Keywords—low-cost ocean observatory; real-time passive acoustic monitoring; detection; classification; localization; marine mammals.

I. INTRODUCTION Recent advances in technology allow cabled ocean

observatories to collect more data at higher resolution over longer time periods and in more remote locations (i.e., deeper waters, further offshore), making them a more attractive and powerful tool for oceanographers. Ocean observatories have three main advantages over autonomous time-limited moored instruments: (1) Access to power from land allows collection of data continuously and simultaneously from numerous sensors ranging from current meters, conductivity-temperature-depth sensors, and hydrophones, to video cameras, which allows a global and more comprehensive view of oceanographic and climatological phenomena; (2) Data can be sent to shore in real- or near-real time, which allows real-time monitoring for extended periods (e.g., earthquake monitoring);

(3) The data can be made accessible online for free, allowing the worldwide scientific community to access and analyze high quality data at little or no cost, and consequently favoring and democratizing collaborative scientific research.

Several ocean observatories are being funded worldwide. The European Seafloor Observatory Network, started in 2007, is a network of long-term multidisciplinary ocean observatories in deep waters around Europe (http://www.esonet-noe.org). The ALOHA is a cabled observatory deployed off Hawaii for studying deep-sea biology, abyssal circulation, and acoustic signatures of earthquakes, ships, marine mammals, wind waves, and rain (http://aco-ssds.soest.hawaii.edu). The National Science Foundation funded Ocean Observatories Initiative (OOI) deployed several coastal sensor arrays on the east and west coast of the United States of America (http://oceanobservatories.org). In Canada, Ocean Networks Canada (ONC) deployed large cabled observatories including the North East Pacific Time-series Underwater Networked Experiment (NEPTUNE) in the Northeast Pacific, the Victoria Experimental Network Under the Sea (VENUS) in the Salish Sea and a mini-observatory in the Arctic Ocean offshore of Nunavut (http://www.oceannetworks.ca). The VENUS ocean observatory has operated continuously since February 2006. Deployed in the coastal waters of southern British Columbia, VENUS provides long-term oceanographic data on physical, chemical, biological, and sediment conditions in Saanich Inlet and in the Strait of Georgia near Vancouver, BC.

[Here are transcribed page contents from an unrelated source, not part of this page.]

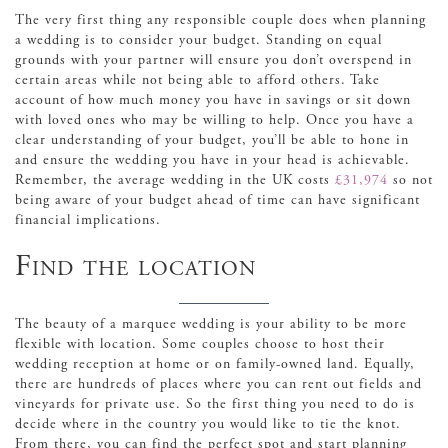
The very first thing any responsible couple does when planning
a wedding is to consider your budget. Standing on equal
grounds with your partner will ensure you don’t overspend in
certain areas while not being able to afford others. Take
account of how much money you have in savings or sit down
with loved ones who may be willing to help. Once you have a
clear understanding of your budget, you’ll be able to hone in
and ensure the wedding you have in your head is achievable.
Remember, the average wedding in the UK costs
£31,974
so not
being aware of your budget ahead of time can have significant
financial implications.
Find the location
The beauty of a marquee wedding is your ability to be more
flexible with location. Some couples choose to host their
wedding reception at home or on family-owned land. Equally,
there are hundreds of places where you can rent out fields and
vineyards for private use. So the first thing you need to do is
decide where in the country you would like to tie the knot.
From there, you can find the perfect spot and start planning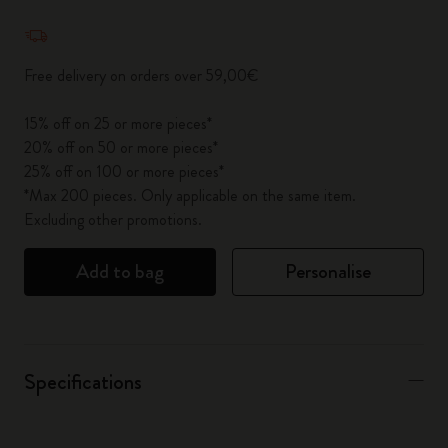
Quantity updated to 1
Free delivery on orders over 59,00€
15% off on 25 or more pieces*
20% off on 50 or more pieces*
25% off on 100 or more pieces*
*Max 200 pieces. Only applicable on the same item.
Excluding other promotions.
Add to bag
Personalise
Specifications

This paper describes the implementation of two innovative ocean observing systems in the Salish Sea as part of the VENUS ocean observatory. One of the goals of this project is to demonstrate how Autonomous Multichannel Acoustic Recorders (AMARs, JASCO Applied Sciences, https://jasco.squarespace.com/amar/), typically used as autonomous instruments deployed on regular oceanographic moorings, can be integrated in ocean observatories to collect and stream acoustic and non-acoustic data from various sensors in real-time. Another goal of this project is to develop and implement efficient methods for analyzing in near-real time the acoustic data streamed ashore by the AMARs, including ambient noise measurements, automated detection, classification, localization, and tracking (DCLT), and automated density estimation (DE) for the marine mammals that inhabit Canada’s Pacific coastal region.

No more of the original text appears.